Sunday, neighbors not just celebrated her 102nd birthday but also paid tribute to what she and her family have meant to the community they’ve called home for generations.
Fannie Mae Grisham was born Jan. 19, 1912 in the Ingomar community in southern Union County.
Sunday, dozens of friends and family turned out to wish her well.
In her 102 years, she’s never strayed far from home. She remains fiercely independent and even today, still lives alone. Except for cooking help from family and friends, she still takes care of many daily needs.

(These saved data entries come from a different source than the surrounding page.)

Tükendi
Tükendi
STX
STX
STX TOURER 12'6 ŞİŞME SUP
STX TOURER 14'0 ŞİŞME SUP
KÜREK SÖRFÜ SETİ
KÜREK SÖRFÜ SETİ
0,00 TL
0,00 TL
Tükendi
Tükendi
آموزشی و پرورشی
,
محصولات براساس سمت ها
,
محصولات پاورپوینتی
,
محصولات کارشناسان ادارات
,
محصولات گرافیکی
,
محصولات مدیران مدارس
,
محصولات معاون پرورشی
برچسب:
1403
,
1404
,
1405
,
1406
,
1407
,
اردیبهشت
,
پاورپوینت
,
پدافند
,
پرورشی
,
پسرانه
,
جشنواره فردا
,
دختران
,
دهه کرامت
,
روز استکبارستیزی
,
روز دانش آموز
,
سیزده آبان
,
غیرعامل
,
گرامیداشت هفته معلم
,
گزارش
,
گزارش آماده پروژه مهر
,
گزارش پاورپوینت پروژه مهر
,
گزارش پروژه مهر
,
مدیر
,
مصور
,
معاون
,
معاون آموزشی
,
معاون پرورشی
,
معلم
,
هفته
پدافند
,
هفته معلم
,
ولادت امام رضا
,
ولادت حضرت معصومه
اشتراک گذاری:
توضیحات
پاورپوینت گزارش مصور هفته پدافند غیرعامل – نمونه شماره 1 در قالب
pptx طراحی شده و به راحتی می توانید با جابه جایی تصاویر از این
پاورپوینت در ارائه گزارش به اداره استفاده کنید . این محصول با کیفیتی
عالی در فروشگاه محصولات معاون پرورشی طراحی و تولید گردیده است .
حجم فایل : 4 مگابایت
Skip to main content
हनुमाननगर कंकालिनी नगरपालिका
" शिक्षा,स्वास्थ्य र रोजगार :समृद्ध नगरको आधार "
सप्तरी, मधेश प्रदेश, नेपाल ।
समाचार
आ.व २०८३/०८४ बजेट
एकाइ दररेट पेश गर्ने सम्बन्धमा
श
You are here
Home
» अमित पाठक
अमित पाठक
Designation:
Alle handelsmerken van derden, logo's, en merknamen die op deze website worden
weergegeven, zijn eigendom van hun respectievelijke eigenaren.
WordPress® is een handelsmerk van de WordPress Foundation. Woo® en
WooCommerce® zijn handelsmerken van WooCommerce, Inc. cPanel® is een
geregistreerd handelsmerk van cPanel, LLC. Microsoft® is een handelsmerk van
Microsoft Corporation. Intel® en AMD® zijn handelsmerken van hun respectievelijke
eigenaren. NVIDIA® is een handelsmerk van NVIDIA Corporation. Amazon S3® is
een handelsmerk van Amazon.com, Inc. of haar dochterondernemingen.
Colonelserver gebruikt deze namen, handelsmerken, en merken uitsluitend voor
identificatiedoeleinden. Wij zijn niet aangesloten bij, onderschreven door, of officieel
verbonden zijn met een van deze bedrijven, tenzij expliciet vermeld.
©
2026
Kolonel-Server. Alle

“She doesn’t want anybody to take care of her, do anything for her. She wants to do everything herself,” explained her 83-year-old son, John Grisham, who lives across the road from his mother.
She had a son and daughter and today is surrounded by eight grandchildren, 16 great grandchildren and two great-great grandchildren. The lessons she passed on are the ones she learned growing up in rural Mississippi.

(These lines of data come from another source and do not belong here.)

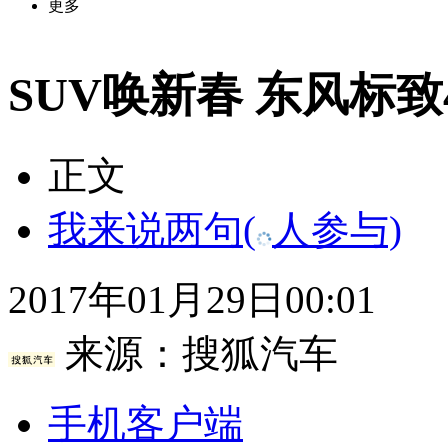
更多
SUV唤新春 东风标致
正文
我来说两句
(
人参与)
2017年01月29日00:01
来源：
搜狐汽车
手机客户端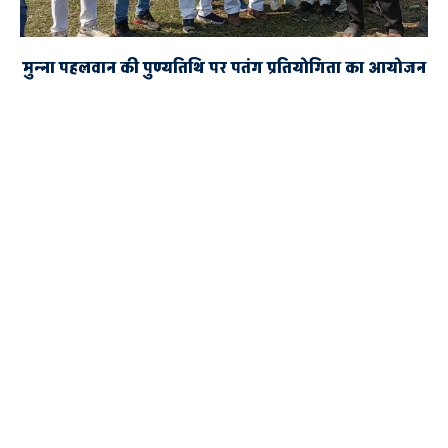
मुन्ना पहलवान की पुण्यतिथि पर पतंग प्रतियोगिता का आयोजन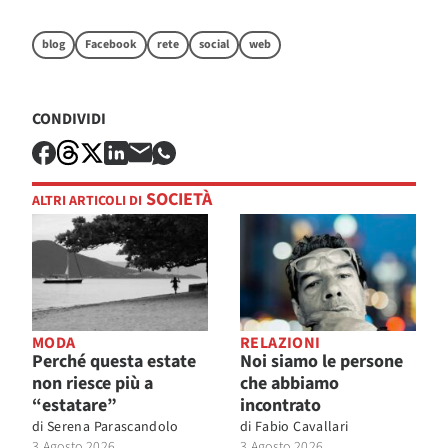
blog
Facebook
rete
social
web
CONDIVIDI
SOCIETÀ
ALTRI ARTICOLI DI
MODA
RELAZIONI
Perché questa estate
Noi siamo le persone
non riesce più a
che abbiamo
“estatare”
incontrato
di
Serena Parascandolo
di
Fabio Cavallari
3 Agosto 2026
3 Agosto 2026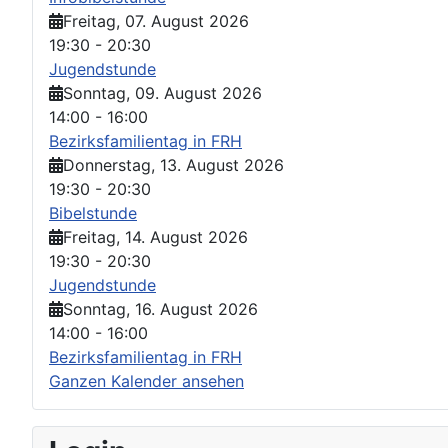
Freitag, 07. August 2026
19:30
-
20:30
Jugendstunde
Sonntag, 09. August 2026
14:00
-
16:00
Bezirksfamilientag in FRH
Donnerstag, 13. August 2026
19:30
-
20:30
Bibelstunde
Freitag, 14. August 2026
19:30
-
20:30
Jugendstunde
Sonntag, 16. August 2026
14:00
-
16:00
Bezirksfamilientag in FRH
Ganzen Kalender ansehen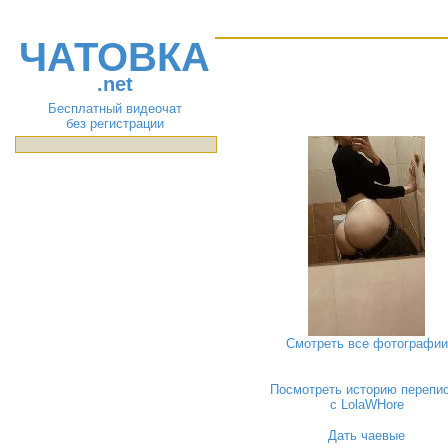
ЧАТОВКА
.net
Бесплатный видеочат
без регистрации
Смотреть все фотографии
Посмотреть историю перепи
с LolaWHore
Дать чаевые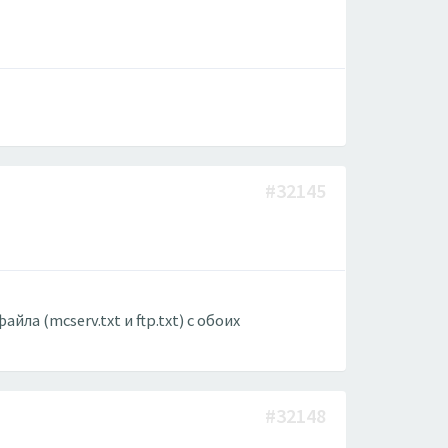
#32145
ла (mcserv.txt и ftp.txt) с обоих
#32148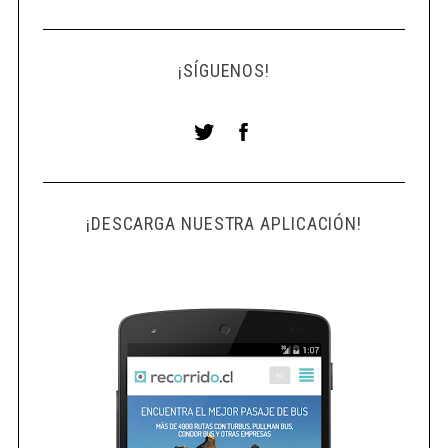
¡SÍGUENOS!
¡DESCARGA NUESTRA APLICACIÓN!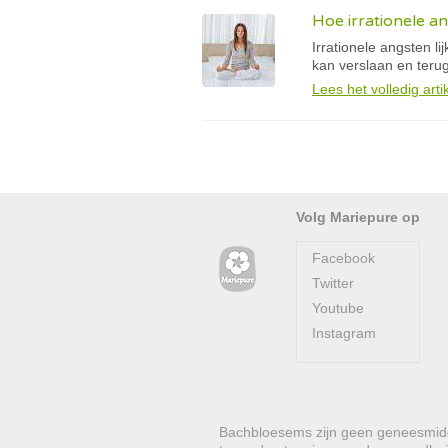
Hoe irrationele a
Irrationele angsten l
kan verslaan en teru
Lees het volledig arti
Volg Mariepure op
Facebook
Twitter
Youtube
Instagram
Bachbloesems zijn geen geneesmidde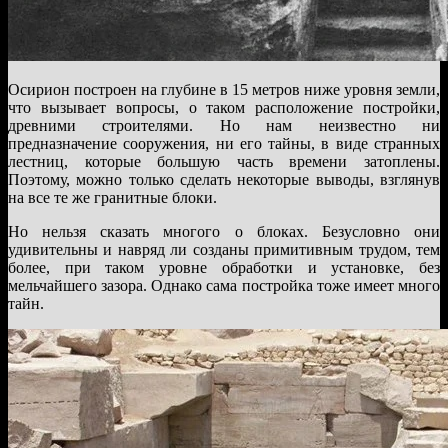
Осирион построен на глубине в 15 метров ниже уровня земли,
что вызывает вопросы, о таком расположение постройки,
древними строителями. Но нам неизвестно ни
предназначение сооружения, ни его тайны, в виде странных
лестниц, которые большую часть времени затоплены.
Поэтому, можно только сделать некоторые выводы, взглянув
на все те же гранитные блоки.
Но нельзя сказать многого о блоках. Безусловно они
удивительны и навряд ли созданы примитивным трудом, тем
более, при таком уровне обработки и установке, без
мельчайшего зазора. Однако сама постройка тоже имеет много
тайн.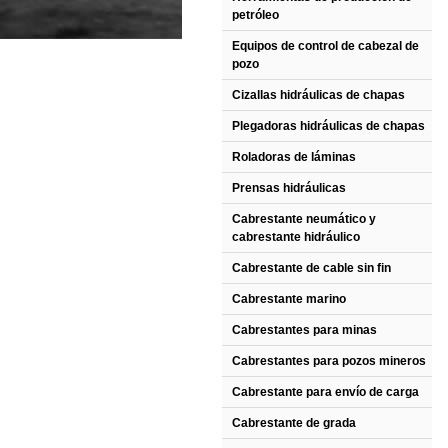
petróleo
Equipos de control de cabezal de
pozo
Cizallas hidráulicas de chapas
Plegadoras hidráulicas de chapas
Roladoras de láminas
Prensas hidráulicas
Cabrestante neumático y
cabrestante hidráulico
Cabrestante de cable sin fin
Cabrestante marino
Cabrestantes para minas
Cabrestantes para pozos mineros
Cabrestante para envío de carga
Cabrestante de grada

“Being stable in life and taking care of everything one day at a time is probably the most common thing we learned,” John Grisham said.
During the depths of the Depression, she worked in a shirt factory in New Albany for $12-$15 a week. She’d come home each day to more work.
“When I came home the cotton needed to be picked and I got me a sack and went to the field and picked it. I enjoyed picking cotton, I just like to work,” Fannie Mae Grisham remembered.
She says the last time she picked cotton — she couldn’t remember when it was — she picked seven bales by herself.
She and her family thrived on simple pleasures.
“Back then we got a Coca Cola for a nickel and a big piece of candy for a nickel. Now you have to pay 75 cents,” she noted.
And Ingomar has always been in her heart.
She and her late husband helped build Fredonia Baptist Church and the family remains strong members.
Ingomar School has been and is a center of her life. You can hear it in her voice.
“I enjoy ball games more than anything else. I like to go to ball games,” she said, having been to hundreds to see children, grandchildren and great-grandchildren play sports there.
Ask her favorite team and her voice perks up: “Ingomar!”
She’s only been to a hospital three times and had surgery once. Her secret to long life is simple.
“A lazy person don’t never get that old<‘ she stated, as if summing up the obvious.
And how she will be remembered one day is just as simple but a legacy one worth striving for.
“Oh as a very loving, hard-working person,” John Grisham said of his mother.
Many of her children and grandchildren still live in the Ingomar community.
Sunday’s celebration was held at Fredonia Baptist Church.